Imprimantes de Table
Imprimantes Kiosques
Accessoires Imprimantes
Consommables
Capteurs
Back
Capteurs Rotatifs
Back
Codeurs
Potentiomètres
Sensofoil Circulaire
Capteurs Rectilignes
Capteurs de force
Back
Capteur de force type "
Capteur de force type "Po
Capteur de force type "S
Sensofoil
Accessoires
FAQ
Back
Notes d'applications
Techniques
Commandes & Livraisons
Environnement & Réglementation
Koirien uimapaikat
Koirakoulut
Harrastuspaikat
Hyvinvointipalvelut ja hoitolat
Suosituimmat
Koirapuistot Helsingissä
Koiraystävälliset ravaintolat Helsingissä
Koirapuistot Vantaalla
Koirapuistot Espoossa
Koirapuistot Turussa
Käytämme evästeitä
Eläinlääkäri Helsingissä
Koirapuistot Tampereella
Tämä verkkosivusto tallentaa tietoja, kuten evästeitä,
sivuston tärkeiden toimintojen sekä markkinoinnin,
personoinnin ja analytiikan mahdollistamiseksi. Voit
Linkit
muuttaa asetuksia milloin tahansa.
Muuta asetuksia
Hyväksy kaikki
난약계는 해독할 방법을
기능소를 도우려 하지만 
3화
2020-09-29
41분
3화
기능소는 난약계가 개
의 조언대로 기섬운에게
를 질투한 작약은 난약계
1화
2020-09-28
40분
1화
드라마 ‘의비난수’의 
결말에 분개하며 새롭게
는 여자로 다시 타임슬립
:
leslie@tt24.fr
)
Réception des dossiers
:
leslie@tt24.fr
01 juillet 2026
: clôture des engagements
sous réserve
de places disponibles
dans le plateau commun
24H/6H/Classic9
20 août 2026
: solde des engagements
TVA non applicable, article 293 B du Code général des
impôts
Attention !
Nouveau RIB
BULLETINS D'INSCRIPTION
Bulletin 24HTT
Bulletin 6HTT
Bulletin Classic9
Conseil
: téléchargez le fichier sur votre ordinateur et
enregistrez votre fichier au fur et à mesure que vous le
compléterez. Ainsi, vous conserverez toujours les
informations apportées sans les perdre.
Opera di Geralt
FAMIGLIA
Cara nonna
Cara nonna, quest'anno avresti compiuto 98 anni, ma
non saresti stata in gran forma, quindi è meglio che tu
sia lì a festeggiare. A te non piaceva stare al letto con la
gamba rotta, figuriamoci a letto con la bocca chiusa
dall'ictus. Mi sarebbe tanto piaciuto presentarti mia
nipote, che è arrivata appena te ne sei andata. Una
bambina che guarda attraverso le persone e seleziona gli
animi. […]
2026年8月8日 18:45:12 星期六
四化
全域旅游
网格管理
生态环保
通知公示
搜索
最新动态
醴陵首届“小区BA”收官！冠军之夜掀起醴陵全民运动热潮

::::::::

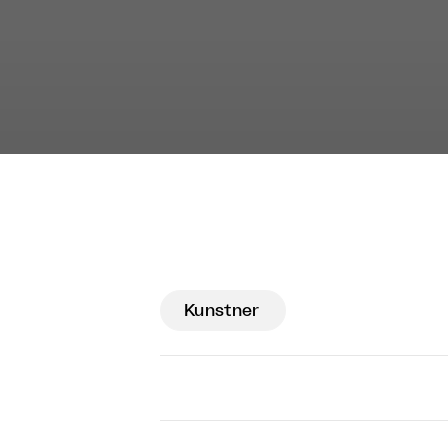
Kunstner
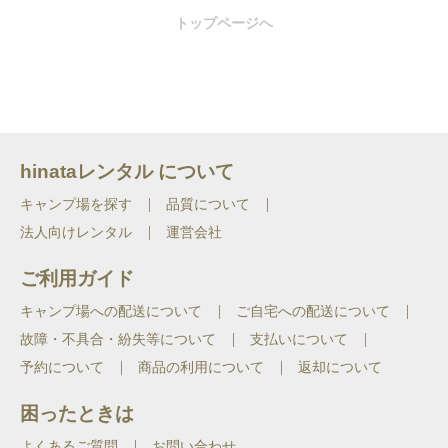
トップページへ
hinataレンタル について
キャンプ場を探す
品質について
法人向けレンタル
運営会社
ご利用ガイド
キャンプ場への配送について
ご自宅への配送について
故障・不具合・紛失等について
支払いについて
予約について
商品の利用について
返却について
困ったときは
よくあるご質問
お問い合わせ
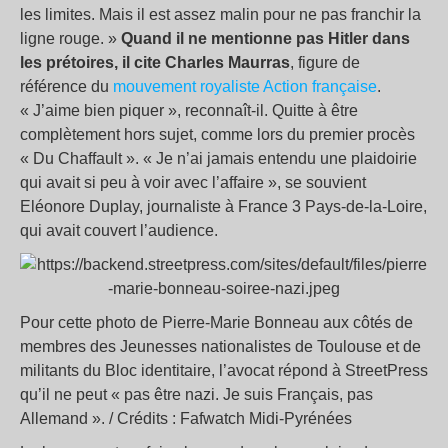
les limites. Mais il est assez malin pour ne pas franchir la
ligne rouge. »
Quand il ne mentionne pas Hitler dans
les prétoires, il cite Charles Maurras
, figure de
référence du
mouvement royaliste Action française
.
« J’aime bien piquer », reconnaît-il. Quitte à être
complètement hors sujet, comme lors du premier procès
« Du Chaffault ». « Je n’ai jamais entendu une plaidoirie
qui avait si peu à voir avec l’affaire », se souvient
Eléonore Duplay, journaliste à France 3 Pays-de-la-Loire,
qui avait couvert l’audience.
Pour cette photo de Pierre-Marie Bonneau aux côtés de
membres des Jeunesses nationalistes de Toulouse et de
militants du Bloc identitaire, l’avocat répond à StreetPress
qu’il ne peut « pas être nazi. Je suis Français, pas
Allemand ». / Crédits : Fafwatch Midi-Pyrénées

::::::::

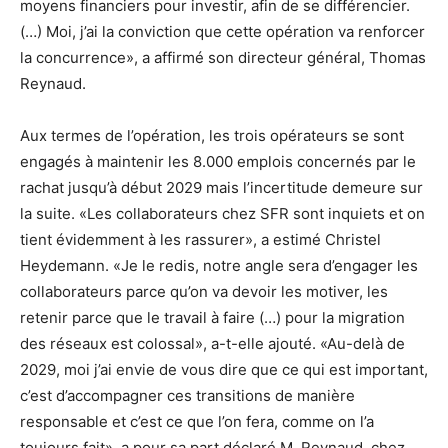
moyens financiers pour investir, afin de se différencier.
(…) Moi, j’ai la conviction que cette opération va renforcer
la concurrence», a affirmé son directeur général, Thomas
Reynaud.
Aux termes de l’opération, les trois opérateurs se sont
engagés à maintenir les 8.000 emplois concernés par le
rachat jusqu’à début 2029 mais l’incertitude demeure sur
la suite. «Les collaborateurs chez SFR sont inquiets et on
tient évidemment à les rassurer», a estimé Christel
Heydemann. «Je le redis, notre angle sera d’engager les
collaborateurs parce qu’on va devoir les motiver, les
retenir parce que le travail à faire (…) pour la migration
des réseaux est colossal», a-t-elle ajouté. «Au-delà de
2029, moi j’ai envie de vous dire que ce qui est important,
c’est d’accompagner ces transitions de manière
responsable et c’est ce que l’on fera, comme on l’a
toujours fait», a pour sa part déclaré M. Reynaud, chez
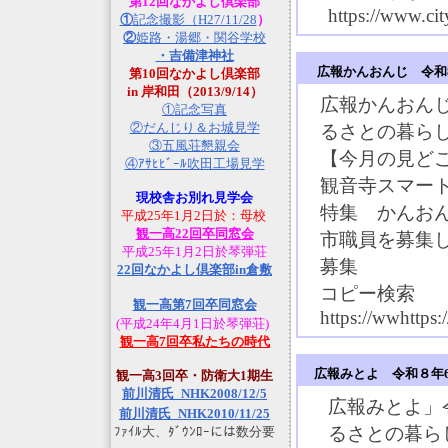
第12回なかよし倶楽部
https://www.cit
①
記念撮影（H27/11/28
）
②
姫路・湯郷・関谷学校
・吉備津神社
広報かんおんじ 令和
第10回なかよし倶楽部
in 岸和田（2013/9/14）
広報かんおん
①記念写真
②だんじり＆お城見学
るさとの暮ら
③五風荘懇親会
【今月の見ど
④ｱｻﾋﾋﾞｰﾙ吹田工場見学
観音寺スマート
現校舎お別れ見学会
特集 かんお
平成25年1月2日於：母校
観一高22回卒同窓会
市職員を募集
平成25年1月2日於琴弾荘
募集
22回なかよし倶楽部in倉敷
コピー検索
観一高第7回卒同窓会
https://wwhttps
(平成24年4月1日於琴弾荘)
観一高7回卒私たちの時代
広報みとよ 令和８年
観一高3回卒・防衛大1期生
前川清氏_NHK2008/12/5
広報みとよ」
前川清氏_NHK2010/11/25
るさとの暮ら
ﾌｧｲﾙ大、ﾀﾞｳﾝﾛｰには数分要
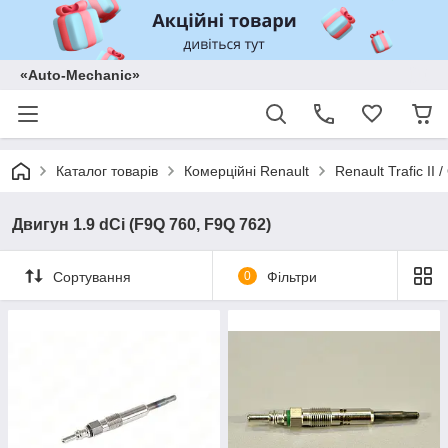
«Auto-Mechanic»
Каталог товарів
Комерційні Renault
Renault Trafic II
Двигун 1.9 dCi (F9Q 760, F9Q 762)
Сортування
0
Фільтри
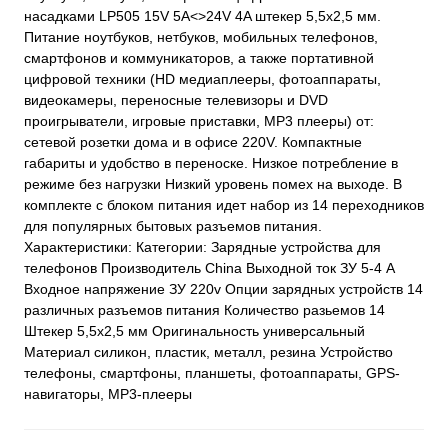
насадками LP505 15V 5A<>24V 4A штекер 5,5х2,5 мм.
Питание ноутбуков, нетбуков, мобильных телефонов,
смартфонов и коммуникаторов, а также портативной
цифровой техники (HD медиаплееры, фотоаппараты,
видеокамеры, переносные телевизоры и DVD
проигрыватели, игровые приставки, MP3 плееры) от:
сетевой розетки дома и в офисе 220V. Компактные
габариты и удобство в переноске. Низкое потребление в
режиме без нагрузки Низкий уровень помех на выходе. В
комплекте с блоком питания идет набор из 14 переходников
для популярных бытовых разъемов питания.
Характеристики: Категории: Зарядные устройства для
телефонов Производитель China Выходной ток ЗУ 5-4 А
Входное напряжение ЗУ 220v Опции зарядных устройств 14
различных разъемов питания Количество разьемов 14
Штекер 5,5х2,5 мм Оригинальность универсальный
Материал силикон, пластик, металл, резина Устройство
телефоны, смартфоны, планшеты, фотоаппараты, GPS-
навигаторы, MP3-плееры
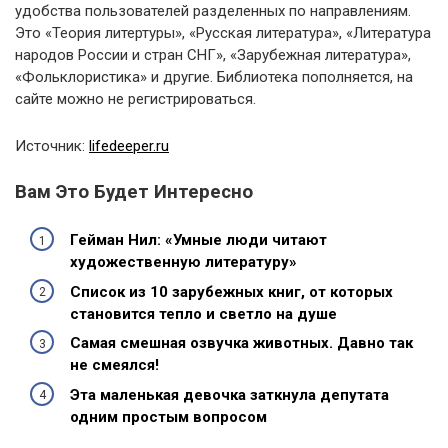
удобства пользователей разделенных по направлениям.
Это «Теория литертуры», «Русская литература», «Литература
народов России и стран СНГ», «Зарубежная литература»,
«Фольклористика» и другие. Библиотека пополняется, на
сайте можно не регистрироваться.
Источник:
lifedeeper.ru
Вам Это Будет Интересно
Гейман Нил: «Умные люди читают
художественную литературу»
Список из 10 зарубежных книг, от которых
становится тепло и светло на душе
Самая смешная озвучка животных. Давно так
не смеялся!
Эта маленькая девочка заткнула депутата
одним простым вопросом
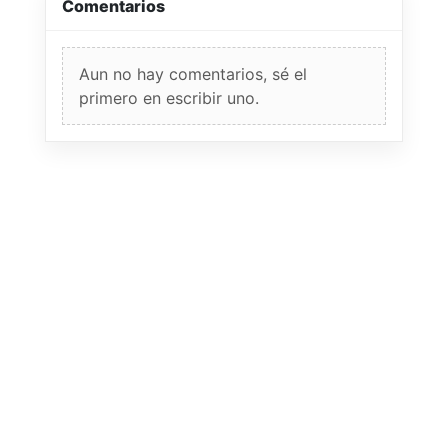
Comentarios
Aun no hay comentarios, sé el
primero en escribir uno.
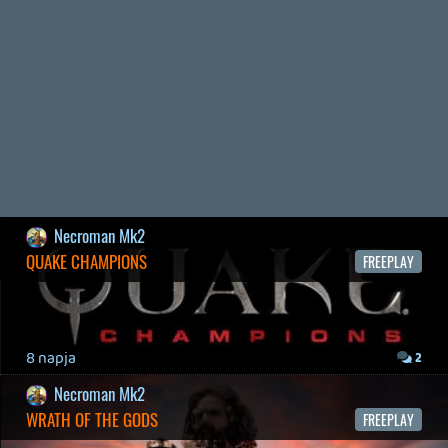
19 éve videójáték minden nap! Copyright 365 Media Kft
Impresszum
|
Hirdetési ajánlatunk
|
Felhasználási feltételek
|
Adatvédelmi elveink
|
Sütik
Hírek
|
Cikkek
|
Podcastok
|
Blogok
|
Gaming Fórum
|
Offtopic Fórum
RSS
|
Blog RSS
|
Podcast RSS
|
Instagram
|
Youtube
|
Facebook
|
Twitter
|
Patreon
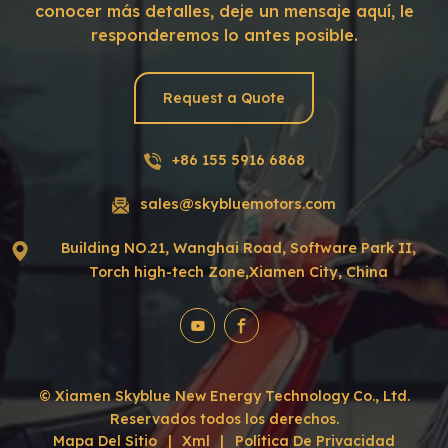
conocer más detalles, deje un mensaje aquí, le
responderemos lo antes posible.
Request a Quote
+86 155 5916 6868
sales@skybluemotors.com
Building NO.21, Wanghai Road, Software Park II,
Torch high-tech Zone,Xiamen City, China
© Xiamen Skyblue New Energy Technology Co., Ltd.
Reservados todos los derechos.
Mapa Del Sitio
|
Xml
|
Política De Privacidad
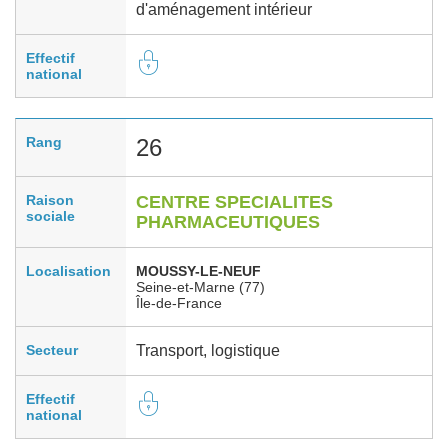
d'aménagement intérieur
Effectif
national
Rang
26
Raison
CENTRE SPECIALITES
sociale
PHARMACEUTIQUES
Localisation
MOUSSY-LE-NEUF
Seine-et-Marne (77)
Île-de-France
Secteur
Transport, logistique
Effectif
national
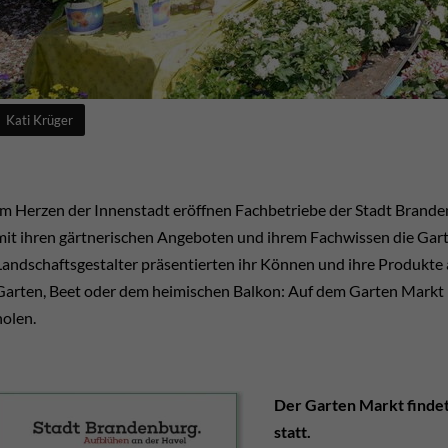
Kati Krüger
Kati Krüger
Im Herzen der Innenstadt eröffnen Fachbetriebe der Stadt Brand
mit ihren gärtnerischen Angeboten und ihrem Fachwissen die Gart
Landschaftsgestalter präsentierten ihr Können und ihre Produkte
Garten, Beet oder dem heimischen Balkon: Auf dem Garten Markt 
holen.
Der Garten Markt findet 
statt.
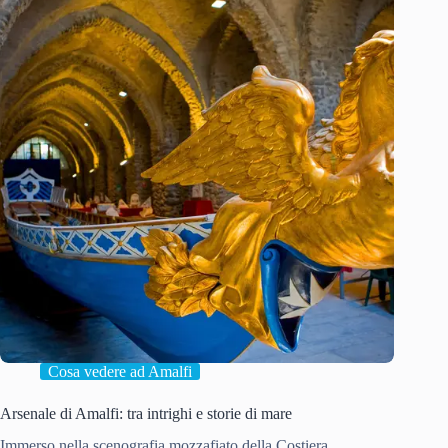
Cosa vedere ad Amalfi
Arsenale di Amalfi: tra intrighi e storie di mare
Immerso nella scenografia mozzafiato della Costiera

::::::::

### [Work to be completed]
Find the line with "Imprimantes de Table" in the entries above. Retype it and each line after it, exactly, through the line with "Koiraystävälliset ravaintolat Helsingissä", and stop there.

### [Solution for this task]
Imprimantes de Table
Imprimantes Kiosques
Accessoires Imprimantes
Consommables
Capteurs
Back
Capteurs Rotatifs
Back
Codeurs
Potentiomètres
Sensofoil Circulaire
Capteurs Rectilignes
Capteurs de force
Back
Capteur de force type "
Capteur de force type "Po
Capteur de force type "S
Sensofoil
Accessoires
FAQ
Back
Notes d'applications
Techniques
Commandes & Livraisons
Environnement & Réglementation
Koirien uimapaikat
Koirakoulut
Harrastuspaikat
Hyvinvointipalvelut ja hoitolat
Suosituimmat
Koirapuistot Helsingissä
Koiraystävälliset ravaintolat Helsingissä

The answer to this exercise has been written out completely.